Erano le 10.29 quando l’account della società che si occupa di proposte per il tempo libero (compreso i viaggi) ha postato un tweet che gli americani definirebbero un “banana skin”: «Paura del #terremoto? Molliamo tutto e scappiamo a #SantoDomingo!». Era passata un’ora e mezza dalla scossa che ha fatto tremare tutto il Nord Italia. È bastata una risposta di un utente, MatteoBianx, per scatenare, tramite i re-tweet, una vera ondata di sdegno che ha prodotto un hashtag, #defollowgroupalia col quale la comunità dei 140 caratteri ha puntato il dito contro l’azienda e il suo stile di marketing evidentemente poco rispettoso (o quanto meno poco attento) del dolore delle vittime del sisma.

Il tweet di Groupalia

Il tweet di Groupalia

Come capita spesso in queste occasioni, la toppa è peggio del buco. Così, trovatosi al centro del mirino, Groupalia ha prima cancellato il post, poi ha chiesto scusa, infine avvisato che avrebbe destinato dei fondi per i luoghi terremotati. Mossa non sufficiente, perché la formula iniziale (un euro per ogni deal) sembrava anch’essa spingere per l’utilizzo dei servizi della società. Soltanto quattro ore dopo sono arrivate su Facebook (un caso?) le scuse ufficiali del Country Manager per l’Italia, Andrea Gualtieri:

Sono davvero costernato per quanto accaduto e chiedo scusa alla popolazione colpita dal sisma per averla offesa. Si è trattato di un gesto irresponsabile dettato principalmente da superficialità e inesperienza. La catastrofe che ha colpito la popolazione dell’Emilia Romagna non può e non deve ovviamente essere strumentalizzata; è una disgrazia che merita tutto il nostro rispetto.

Mi scuso ancora e, per esprimere vicinanza e solidarietà alle popolazioni colpite dal terremoto, l’azienda ha deciso di effettuare una donazione alla Croce Rossa Italiana, da destinare alle persone coinvolte nel sisma.

Inoltre, pubblicheremo nei prossimi giorni un deal solidale, per chiunque voglia essere di aiuto e fare una propria donazione.

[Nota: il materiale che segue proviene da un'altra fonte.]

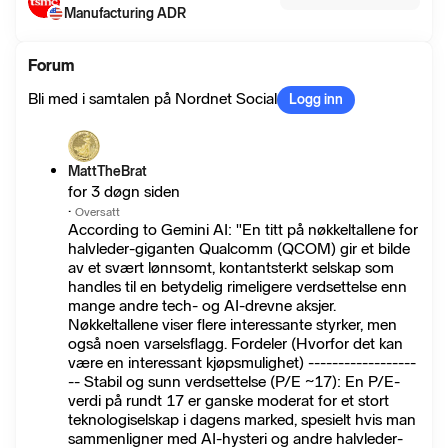
Manufacturing ADR
Forum
Bli med i samtalen på Nordnet Social
Logg inn
MattTheBrat
for 3 døgn siden
·
Oversatt
According to Gemini AI: "En titt på nøkkeltallene for
halvleder-giganten Qualcomm (QCOM) gir et bilde
av et svært lønnsomt, kontantsterkt selskap som
handles til en betydelig rimeligere verdsettelse enn
mange andre tech- og AI-drevne aksjer.
Nøkkeltallene viser flere interessante styrker, men
også noen varselsflagg. Fordeler (Hvorfor det kan
være en interessant kjøpsmulighet) ------------------
-- Stabil og sunn verdsettelse (P/E ~17): En P/E-
verdi på rundt 17 er ganske moderat for et stort
teknologiselskap i dagens marked, spesielt hvis man
sammenligner med AI-hysteri og andre halvleder-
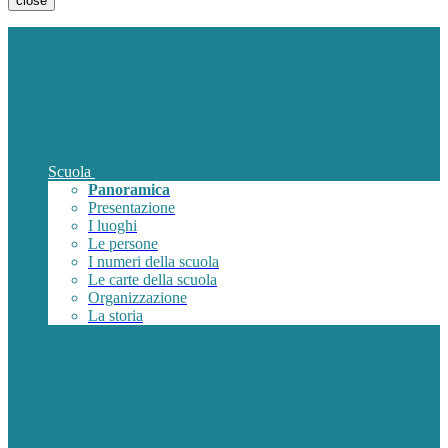
close
Scuola
Panoramica
Presentazione
I luoghi
Le persone
I numeri della scuola
Le carte della scuola
Organizzazione
La storia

Spiegazioni finalmente esaustive e convincenti, anche se tardive. Nel frattempo, almeno altre due società si distinguevano per la medesima pratica: Prenotable e Brux Sport sfruttavano il trend topic sul terremoto, in quelle ore convoglianti un flusso eccezionale di tweet, per inserire le loro promozioni.

tweets-marketing-terremoto

Altri tweets biasimati dagli utenti come marketing senza scrupoli

Com’è possibile che un’azienda dedita al marketing sociale caschi in un effetto boomerang così grossolano? Riccardo Petrantoni, giovane imprenditore milanese titolare di Prenotable, intervistato da Linkiesta sull’accaduto adopera due termini identici a quelli di Gualtieri: «superficialità» e «team». La responsabilità sarebbe quella dei team che si occupano della presenza social del marchio e di una loro una certa leggerezza. Spiegata (per modo di dire) anche dal fatto che la seconda forte scossa doveva ancora venire e il peggio sembrava alle spalle.

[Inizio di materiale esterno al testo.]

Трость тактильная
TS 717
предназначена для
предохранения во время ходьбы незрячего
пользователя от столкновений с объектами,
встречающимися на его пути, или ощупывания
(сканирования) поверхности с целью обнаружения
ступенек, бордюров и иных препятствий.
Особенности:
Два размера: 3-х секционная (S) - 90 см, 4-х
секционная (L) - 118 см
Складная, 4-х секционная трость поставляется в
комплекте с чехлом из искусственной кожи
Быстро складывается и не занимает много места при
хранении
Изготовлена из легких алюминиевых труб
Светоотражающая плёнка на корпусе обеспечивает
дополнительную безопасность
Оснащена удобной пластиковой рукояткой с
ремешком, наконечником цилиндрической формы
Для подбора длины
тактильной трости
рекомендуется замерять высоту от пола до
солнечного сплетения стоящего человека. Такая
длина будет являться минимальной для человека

Una riflessione è d’obbligo: che preparazione hanno gli addetti al marketing delle nuove aziende italiane? Sanno davvero far convivere le regole della comunicazione con la netiquette? E che tipo di preparazione viene richiesta e soprattutto quanto viene pagata? Da qui si intuirebbe il livello di professionalità e l’attenzione riposta a questo ambito, spesso considerato più un esperimento forzato che un impegno radicato.

Forse casi di questo tipo insegnano ancora una volta che in questo paese ad essere superficiale è l’atteggiamento complessivo del mondo produttivo rispetto ai social network. È importante prendere sul serio la diversa reattività degli utenti rispetto ai più rassicuranti «consumatori», altrimenti lo scivolone è dietro l’angolo. E può far male.